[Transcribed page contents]
::::::::
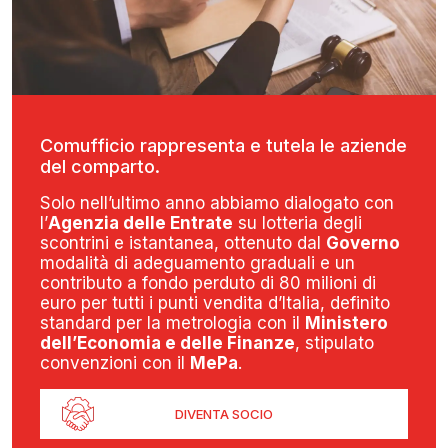
Comufficio rappresenta e tutela le aziende
del comparto.
Solo nell’ultimo anno abbiamo dialogato con
l’
Agenzia delle Entrate
su lotteria degli
scontrini e istantanea, ottenuto dal
Governo
modalità di adeguamento graduali e un
contributo a fondo perduto di 80 milioni di
euro per tutti i punti vendita d’Italia, definito
standard per la metrologia con il
Ministero
dell’Economia e delle Finanze
, stipulato
convenzioni con il
MePa
.
DIVENTA SOCIO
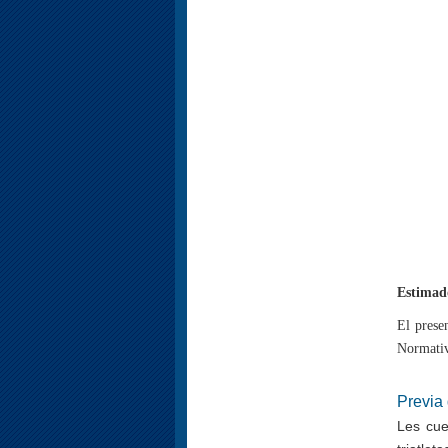
Estimado
El prese
Normativ
Previa
Les cue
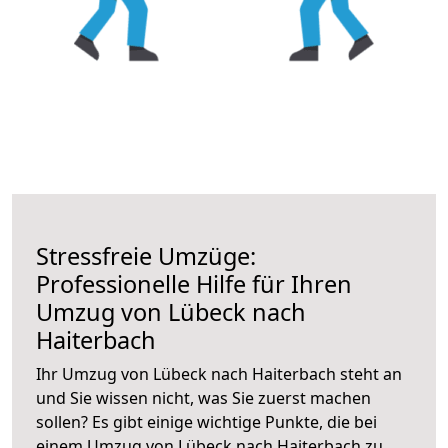
Stressfreie Umzüge:
Professionelle Hilfe für Ihren
Umzug von Lübeck nach
Haiterbach
Ihr Umzug von Lübeck nach Haiterbach steht an
und Sie wissen nicht, was Sie zuerst machen
sollen? Es gibt einige wichtige Punkte, die bei
einem Umzug von Lübeck nach Haiterbach zu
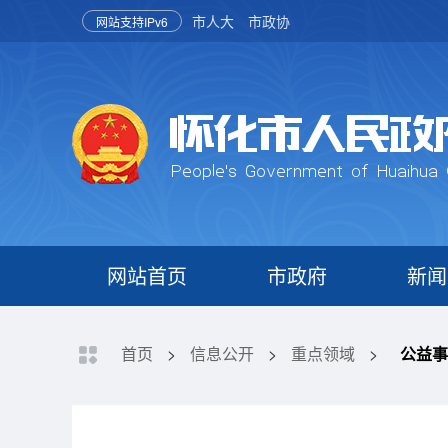
市人大
市政协
网站支持IPv6
网站首页
市政府
新闻
首页
>
信息公开
>
重点领域
>
公益事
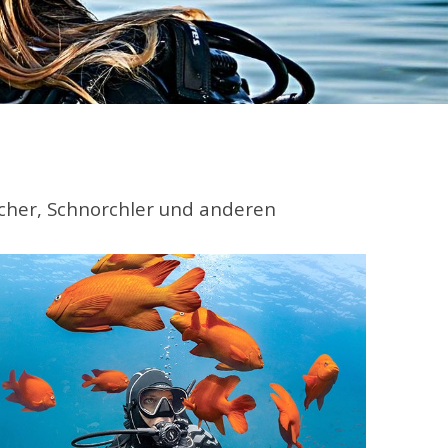
aucher, Schnorchler und anderen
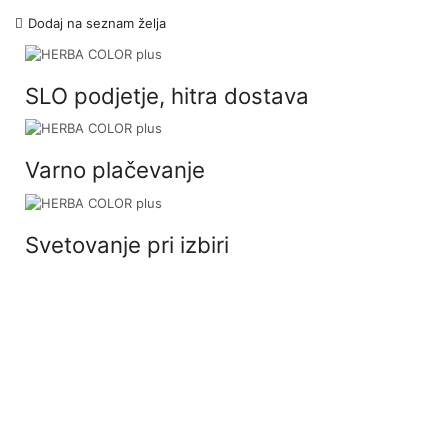
Dodaj na seznam želja
SLO podjetje, hitra dostava
Varno plačevanje
Svetovanje pri izbiri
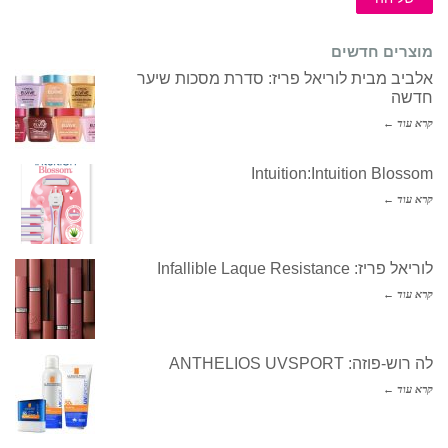
מוצרים חדשים
אלביב מבית לוריאל פריז: סדרת מסכות שיער
חדשה
קרא עוד ←
Intuition:Intuition Blossom
קרא עוד ←
לוריאל פריז: Infallible Laque Resistance
קרא עוד ←
לה רוש-פוזה: ANTHELIOS UVSPORT
קרא עוד ←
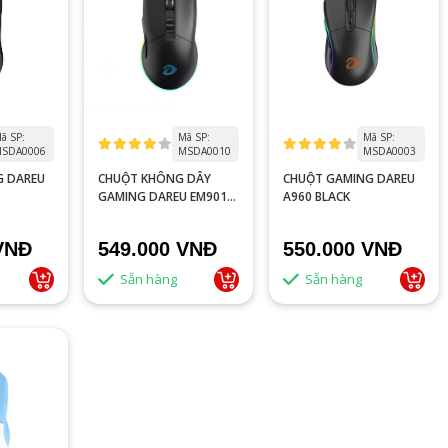
ã SP:
Mã SP:
Mã SP:
SDA0006
MSDA0010
MSDA0003
G DAREU
CHUỘT KHÔNG DÂY
CHUỘT GAMING DAREU
GAMING DAREU EM901
A960 BLACK
BLACK
VNĐ
549.000 VNĐ
550.000 VNĐ
Sẵn hàng
Sẵn hàng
::::::::
→ **WHAT YOU SHOULD DO**: Word for word, restate the lines from the line with "Intuition:Intuition Blossom" through the last line of the entries, and nothing beyond them. Omit pictures.

→ **OUTPUT FOR THIS TASK**:
Intuition:Intuition Blossom
קרא עוד ←
לוריאל פריז: Infallible Laque Resistance
קרא עוד ←
לה רוש-פוזה: ANTHELIOS UVSPORT
קרא עוד ←
ã SP:
Mã SP:
Mã SP:
SDA0006
MSDA0010
MSDA0003
G DAREU
CHUỘT KHÔNG DÂY
CHUỘT GAMING DAREU
GAMING DAREU EM901
A960 BLACK
BLACK
VNĐ
549.000 VNĐ
550.000 VNĐ
Sẵn hàng
Sẵn hàng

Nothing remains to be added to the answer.